The new JV2 software architecture and alignment-rendering model provides the foundation for two JV2 program flavours: JalviewLite (JVL) and Jalview Desktop (JVD). JVL is a web optimized, Java 1.1 compliant applet that replaces Jalview V1.0 where it is used on a web page. In contrast, JVD is a fully-fledged desktop application that can be installed easily on the user's machine and launched in batch or interactive mode from the command line, or started via Java WebStart (Java 1.4 or later). The capabilities of the JVD that are summarized in Figure 1 and described below include the ability to generate high-quality alignment figures for publication, and to exploit web services for data retrieval and analysis. JVL and JVD both utilize Jmol, an open source molecular graphics viewer, to present linked views of PDB files associated with an aligned sequence.
Fig. 1.

Capabilities of the Jalview 2 desktop application. Ovals depict major capabilities: visualization, interactive editing, analysis and WYSIWYG figure generation. Arrows connect bioinformatics data handled by JV2 with flat-file or web-service data sources.

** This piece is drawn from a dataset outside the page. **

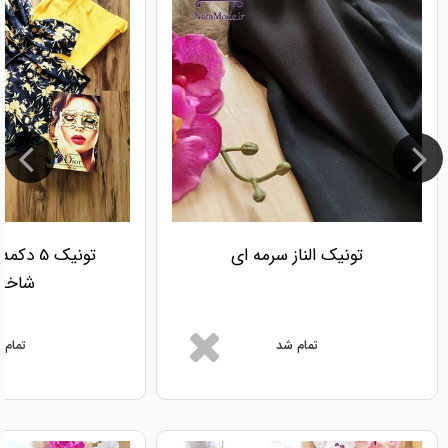
تونیک الناز سرمه ای
تونیک 5
شاخه 
تمام شد
تمام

Analysis includes built-in alignment conservation and tree building algorithms, and web services for MSA and secondary structure prediction methods. The screenshot of the application shows two sets of sequences for proteins in the lactate dehydrogenase family. One contains an alignment of protein sequences retrieved from the Uniprot database, the other their coding sequences retrieved from the EMBL database. Interactive highlighting shows the region corresponding to the amino acid or codon position near the mouse pointer in both the alignment windows and the Jmol structure display of a PDB record associated with one protein.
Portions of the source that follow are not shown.